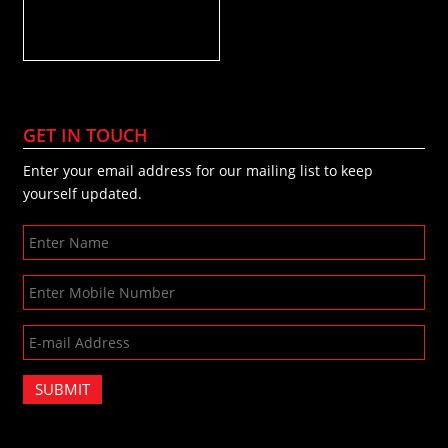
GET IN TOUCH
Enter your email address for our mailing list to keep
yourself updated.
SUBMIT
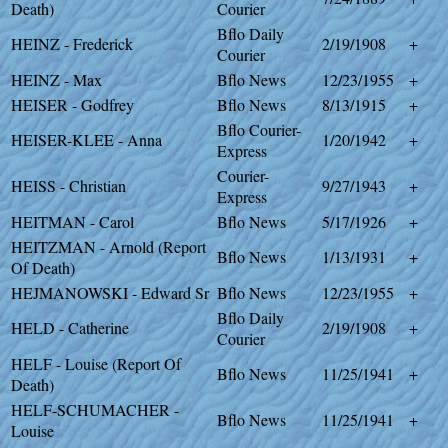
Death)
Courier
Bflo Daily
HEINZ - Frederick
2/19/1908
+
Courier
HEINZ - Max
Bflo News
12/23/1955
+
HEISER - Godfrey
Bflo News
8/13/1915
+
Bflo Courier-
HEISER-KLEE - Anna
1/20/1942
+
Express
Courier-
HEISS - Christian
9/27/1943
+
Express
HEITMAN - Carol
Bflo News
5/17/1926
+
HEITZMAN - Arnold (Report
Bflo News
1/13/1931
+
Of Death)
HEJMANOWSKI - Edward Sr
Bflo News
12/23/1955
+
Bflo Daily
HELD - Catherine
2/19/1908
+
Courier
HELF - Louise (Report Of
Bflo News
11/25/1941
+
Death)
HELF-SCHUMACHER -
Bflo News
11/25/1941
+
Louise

+ + + +

=== Action item ===
Print out, without change, each line from the line holding "HEITZMAN - Arnold (Report" to the final line of the material.

=== Exercise result ===
HEITZMAN - Arnold (Report
Bflo News
1/13/1931
+
Of Death)
HEJMANOWSKI - Edward Sr
Bflo News
12/23/1955
+
Bflo Daily
HELD - Catherine
2/19/1908
+
Courier
HELF - Louise (Report Of
Bflo News
11/25/1941
+
Death)
HELF-SCHUMACHER -
Bflo News
11/25/1941
+
Louise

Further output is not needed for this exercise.